Algunos inmigrantes, que recorren el país buscando su jornal, han abandonado el pueblo por sus propios medios, en coches o trenes. Con el miedo en los ojos, cuatro muchachos de apenas 20 años están sentados en la estación de ferrocarril de Rosarno, esperando al tren. Les escoltan varios policías, pero nadie podría asegurar que vayan a tener, a partir de ahora, en otro lugar, una vida segura. En el bar, el camarero le dice a una gitana: "Italia para los italianos, y al que no le guste, a su casa".
¿Adónde irá Steven?
Steven Johnson, liberiano de 26 años, llegó a Europa en julio de 2008. Menos de dos años después dice que estaba mejor en África. "Esto es demasiado sufrimiento. Es insoportable. Salí de mi país siendo un niño en 1994. Había guerra y decidí irme a Nigeria. Estuve allí dos años y después me marché a Libia. Allí pasé 10 años más. Soy cristiano y oí que los italianos recibían a los refugiados políticos. Así es que vine aquí para salvar mi vida. Llegué en un barco a Lampedusa y me ingresaron durante seis meses en un centro de acogida en Crotone (Calabria). Ahora sé que nadie me protege.

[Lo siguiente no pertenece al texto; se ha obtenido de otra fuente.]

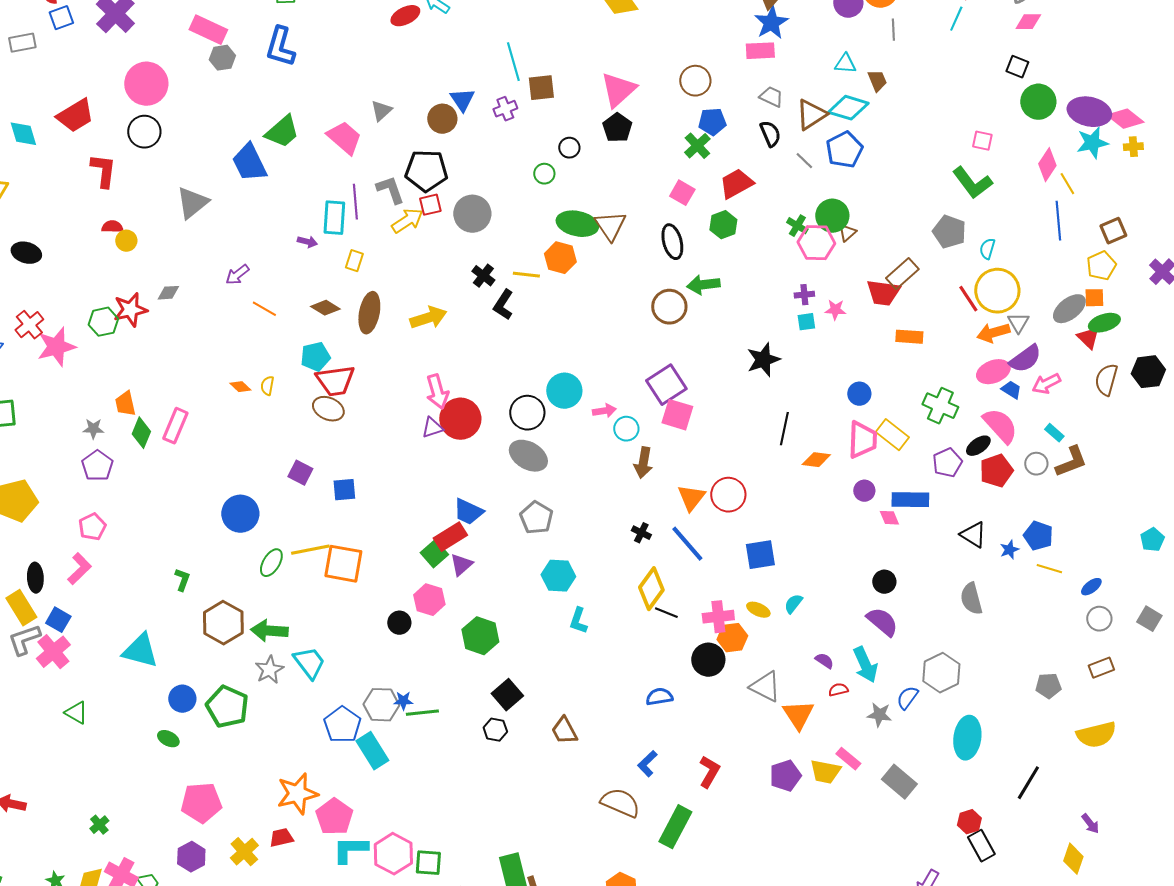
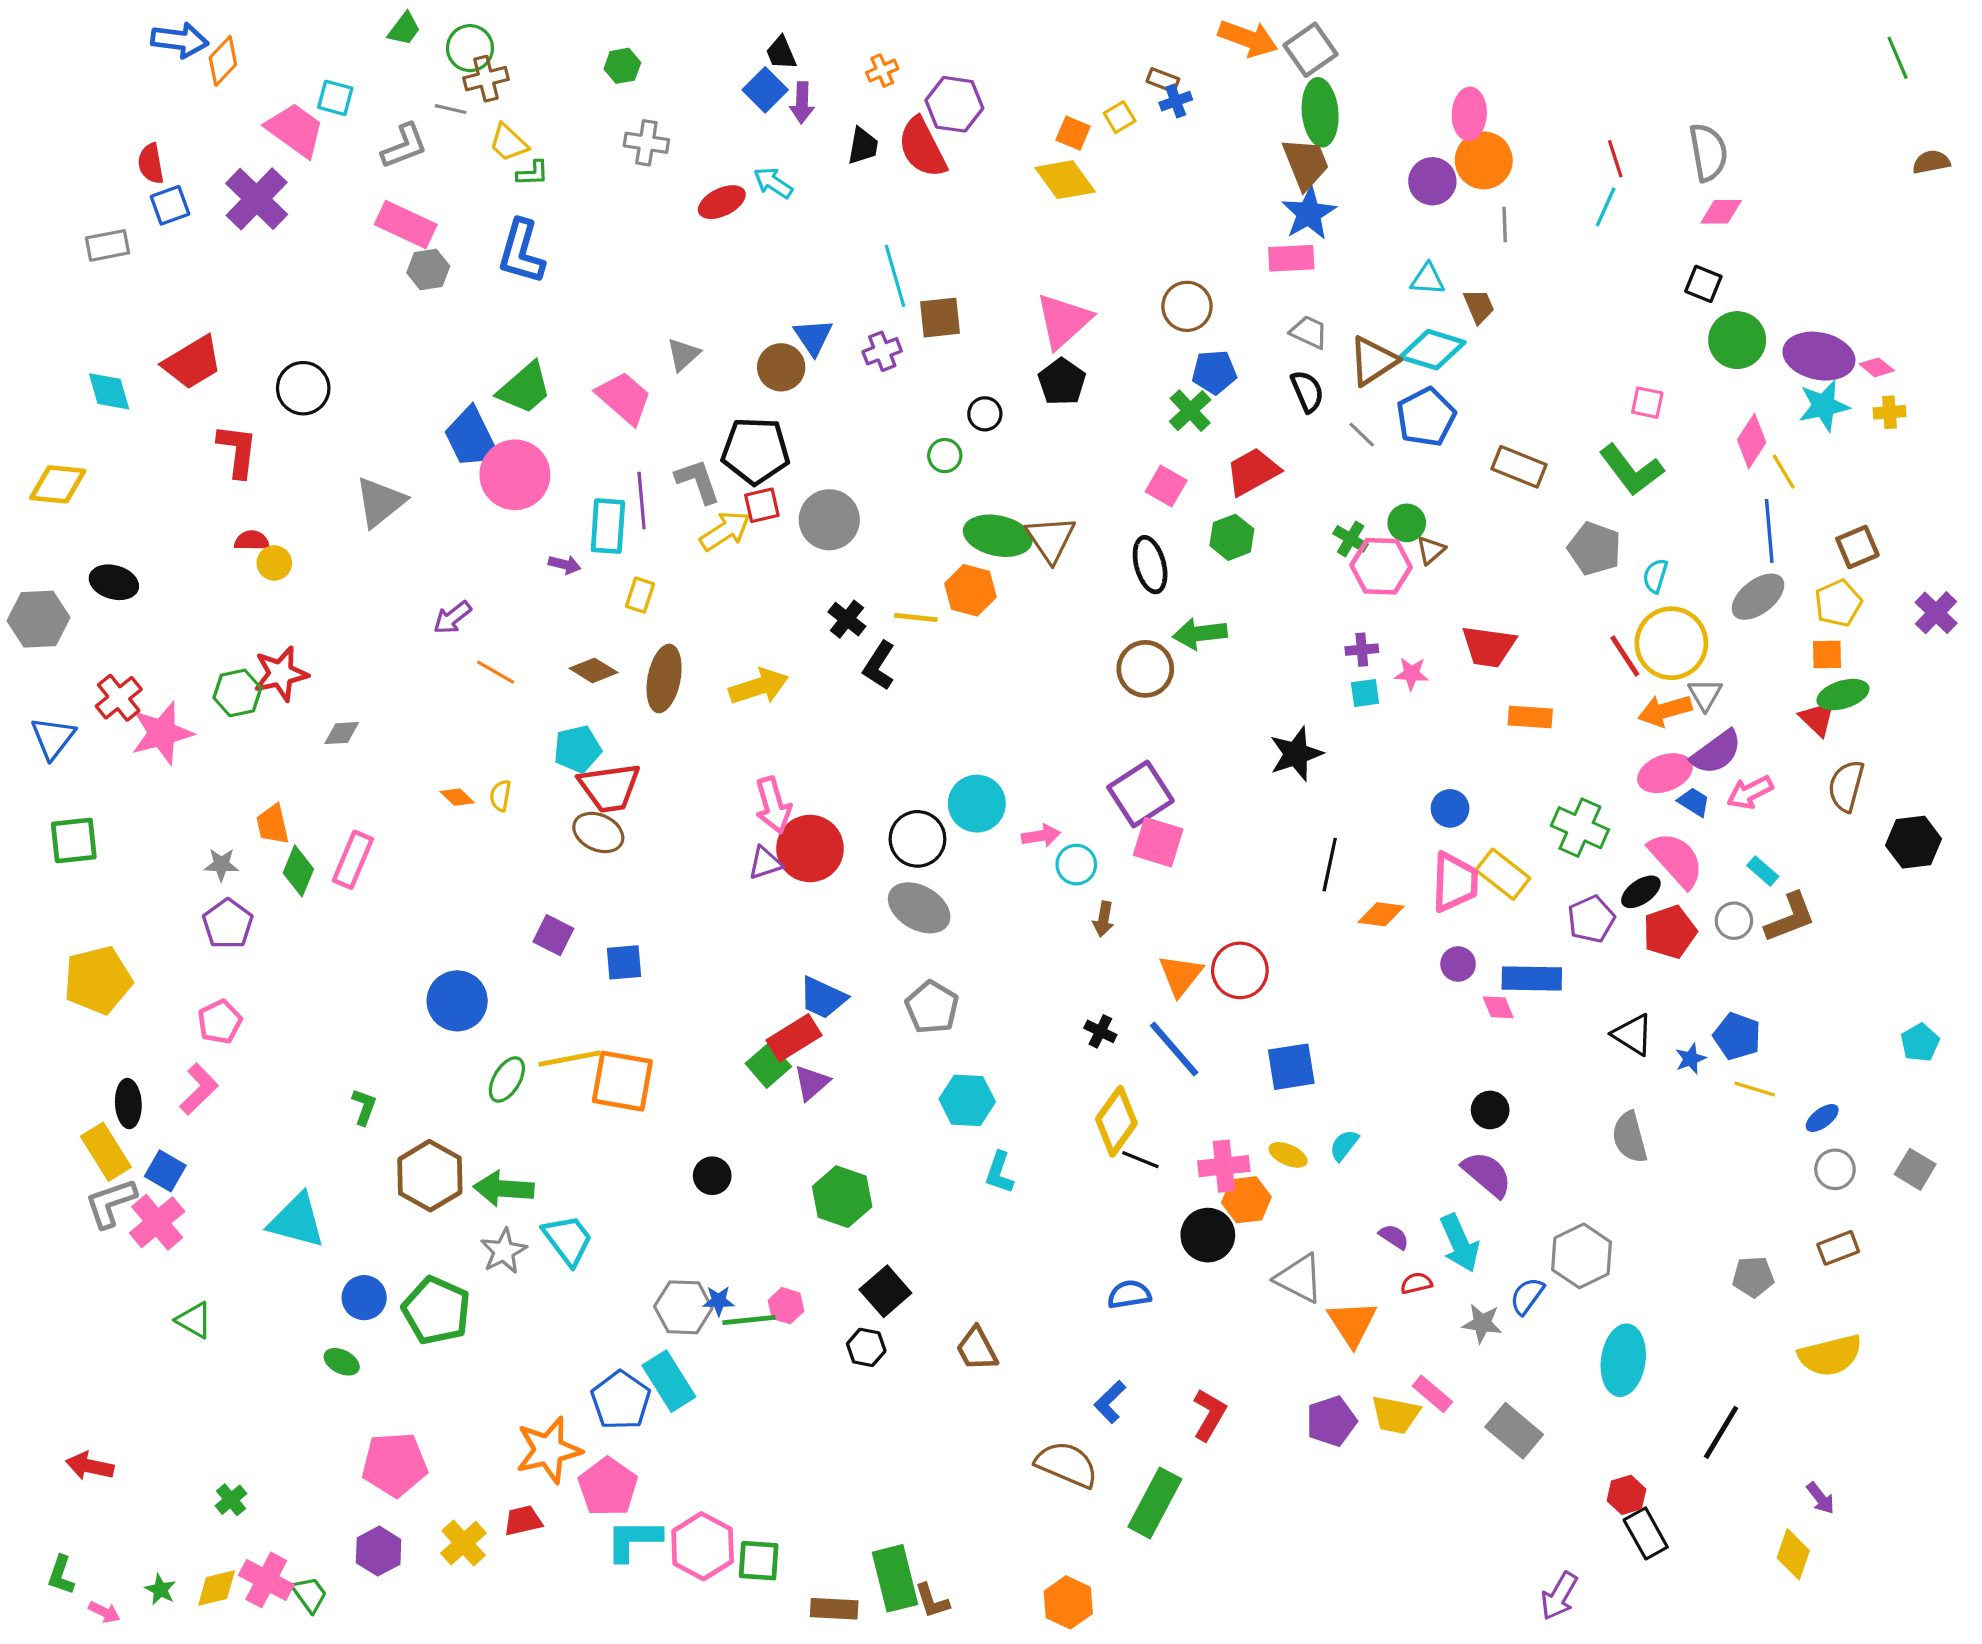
pink circle: (146, 84) -> (515, 475), moved
pink diamond: (1125, 119) -> (1877, 367), size x0.6
green circle: (832, 216) -> (1407, 523), size x0.7
brown rectangle: (902, 274) -> (1519, 467), moved, turned 64
gray diamond: (168, 293) -> (342, 733), moved
gray ellipse: (1069, 309) -> (1758, 597), moved
black hexagon: (1148, 372) -> (1914, 842), moved
brown arrow: (643, 463) -> (1104, 919), size x0.7
pink hexagon: (429, 600) -> (786, 1306), moved, size x0.7
blue pentagon: (342, 725) -> (621, 1400), moved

Vivo como una oveja: duermo donde puedo y como lo que puedo. Vine a Rosarno a buscar trabajo hace cinco días, pero los chicos del pueblo me atacaron y me pegaron. Ahora hay que marcharse, pero no tengo a nadie; no tengo dinero. Ahora sé que Italia es un país racista y ya no quiero quedarme aquí, pero no sé dónde está mi familia". Johnson es uno de los 2.000 temporeros que vivía en condiciones de degradación absoluta en la fábrica de aceite abandonada llamada Opera Sila. De los cinco días que ha estado aquí sólo ha trabajado uno. Ganó 25 euros cogiendo mandarinas, tras trabajar una jornada de sol a sol. "Me duele todo el cuerpo. Tengo miedo. Si no me matan antes creo que voy a volver a África. Hace mucho que salí de allí, pero no creo que esté tan mal como esto".